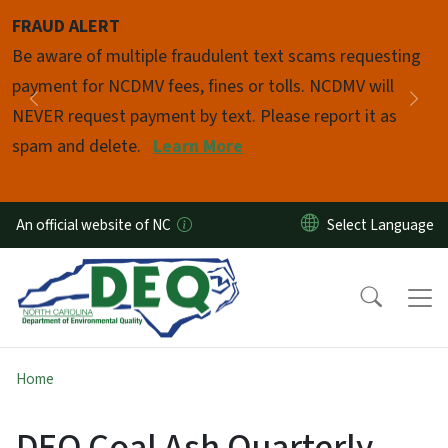
Skip to main content
FRAUD ALERT
Pause
Be aware of multiple fraudulent text scams requesting
payment for NCDMV fees, fines or tolls. NCDMV will
Previous
Nex
NEVER request payment by text. Please report it as
spam and delete.
Learn More
An official website of NC
Home
DEQ Coal Ash Quarterly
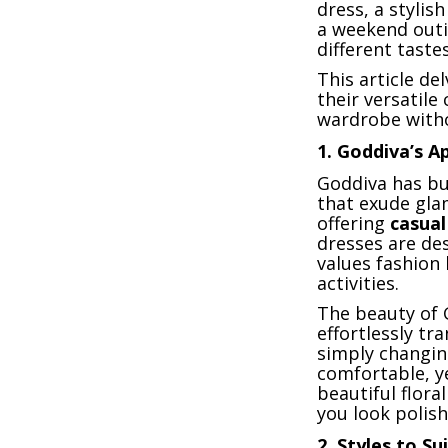
dress, a stylis
a weekend outi
different taste
This article de
their versatile
wardrobe witho
1.
Goddiva’s A
Goddiva has bui
that exude gla
offering
casual
dresses are d
values fashion 
activities.
The beauty of G
effortlessly tr
simply changin
comfortable, ye
beautiful flora
you look polis
2.
Styles to Su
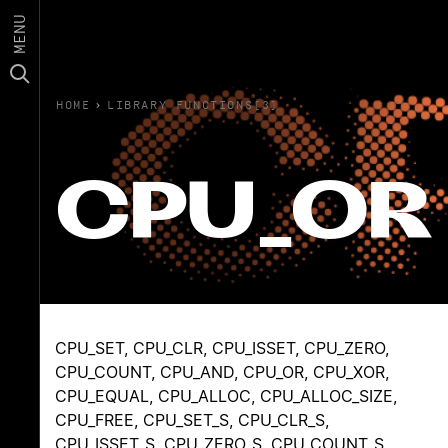
MENU
HOME
›
LIBRARY FUNCTIONS(3)
CPU_OR
CPU_SET, CPU_CLR, CPU_ISSET, CPU_ZERO,
CPU_COUNT, CPU_AND, CPU_OR, CPU_XOR,
CPU_EQUAL, CPU_ALLOC, CPU_ALLOC_SIZE,
CPU_FREE, CPU_SET_S, CPU_CLR_S,
CPU_ISSET_S, CPU_ZERO_S, CPU_COUNT_S,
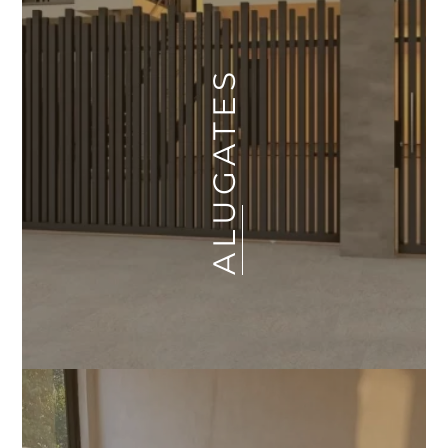
ALUGATES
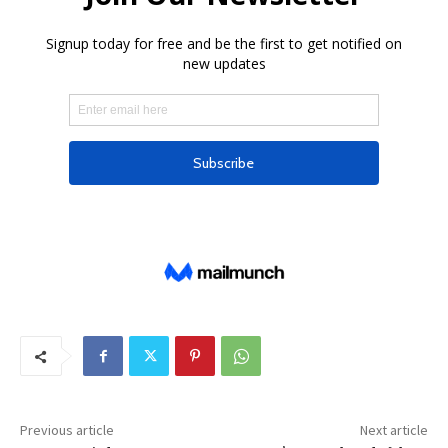
Previous article
Next article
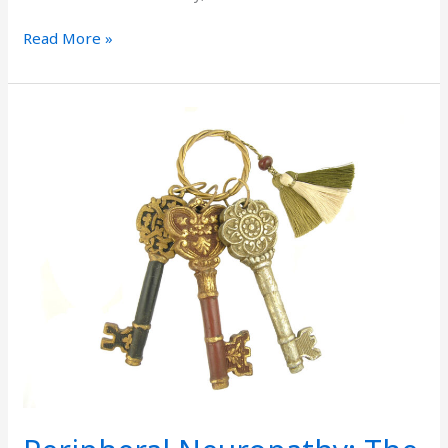
Read More »
Peripheral
Neuropathy:
The
Causes
Are
Key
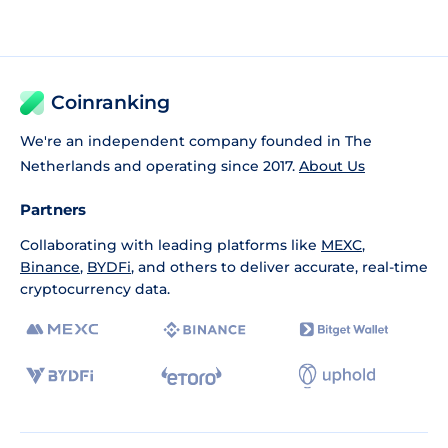
Coinranking
We're an independent company founded in The
Netherlands and operating since 2017.
About Us
Partners
Collaborating with leading platforms like
MEXC
,
Binance
,
BYDFi
, and others to deliver accurate, real-time
cryptocurrency data.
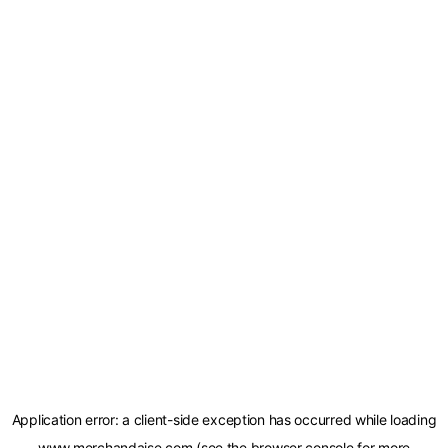
Application error: a
client
-side exception has occurred while loading
www.merchandaise.com
(see the
browser console
for more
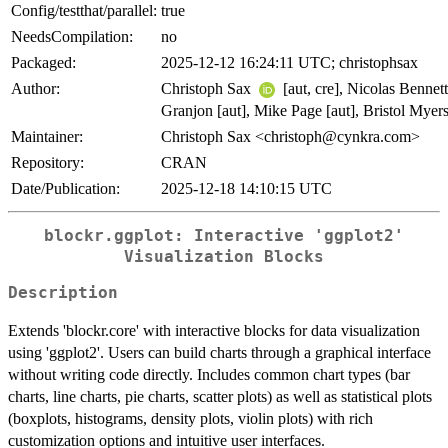
Config/testthat/parallel:
true
NeedsCompilation:
no
Packaged:
2025-12-12 16:24:11 UTC; christophsax
Author:
Christoph Sax
[aut, cre], Nicolas Bennett
Granjon [aut], Mike Page [aut], Bristol Myer
Maintainer:
Christoph Sax <christoph@cynkra.com>
Repository:
CRAN
Date/Publication:
2025-12-18 14:10:15 UTC
blockr.ggplot: Interactive 'ggplot2'
Visualization Blocks
Description
Extends 'blockr.core' with interactive blocks for data visualization
using 'ggplot2'. Users can build charts through a graphical interface
without writing code directly. Includes common chart types (bar
charts, line charts, pie charts, scatter plots) as well as statistical plots
(boxplots, histograms, density plots, violin plots) with rich
customization options and intuitive user interfaces.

====

__Aim of the task__.
Every line of the listing is to be retyped exactly; pictures stay out.

__Exercise output__.
Skip to main content
FRAUD ALERT
Pause
Be aware of multiple fraudulent text scams requesting
payment for NCDMV fees, fines or tolls. NCDMV will
Previous
Nex
NEVER request payment by text. Please report it as
spam and delete.
Learn More
An official website of NC
Home
DEQ Coal Ash Quarterly
dress, a stylis
a weekend outi
different taste
This article de
their versatile
wardrobe witho
1.
Goddiva’s A
Goddiva has bui
that exude gla
offering
casual
dresses are d
values fashion 
activities.
The beauty of G
effortlessly tr
simply changin
comfortable, ye
beautiful flora
you look polis
2.
Styles to Su
MENU
HOME
›
LIBRARY FUNCTIONS(3)
CPU_OR
CPU_SET, CPU_CLR, CPU_ISSET, CPU_ZERO,
CPU_COUNT, CPU_AND, CPU_OR, CPU_XOR,
CPU_EQUAL, CPU_ALLOC, CPU_ALLOC_SIZE,
CPU_FREE, CPU_SET_S, CPU_CLR_S,
CPU_ISSET_S, CPU_ZERO_S, CPU_COUNT_S,
ALUGATES
Previous article
Next article
Read More »
Peripheral
Neuropathy:
The
Causes
Are
Key
Coinranking
We're an independent company founded in The
Netherlands and operating since 2017.
About Us
Partners
Collaborating with leading platforms like
MEXC
,
Binance
,
BYDFi
, and others to deliver accurate, real-time
cryptocurrency data.
Application error: a
client
-side exception has occurred while loading
www.merchandaise.com
(see the
browser console
for more
Config/testthat/parallel:
true
NeedsCompilation:
no
Packaged:
2025-12-12 16:24:11 UTC; christophsax
Author:
Christoph Sax
[aut, cre], Nicolas Bennett
Granjon [aut], Mike Page [aut], Bristol Myer
Maintainer:
Christoph Sax <christoph@cynkra.com>
Repository:
CRAN
Date/Publication:
2025-12-18 14:10:15 UTC
blockr.ggplot: Interactive 'ggplot2'
Visualization Blocks
Description
Extends 'blockr.core' with interactive blocks for data visualization
using 'ggplot2'. Users can build charts through a graphical interface
without writing code directly. Includes common chart types (bar
charts, line charts, pie charts, scatter plots) as well as statistical plots
(boxplots, histograms, density plots, violin plots) with rich
customization options and intuitive user interfaces.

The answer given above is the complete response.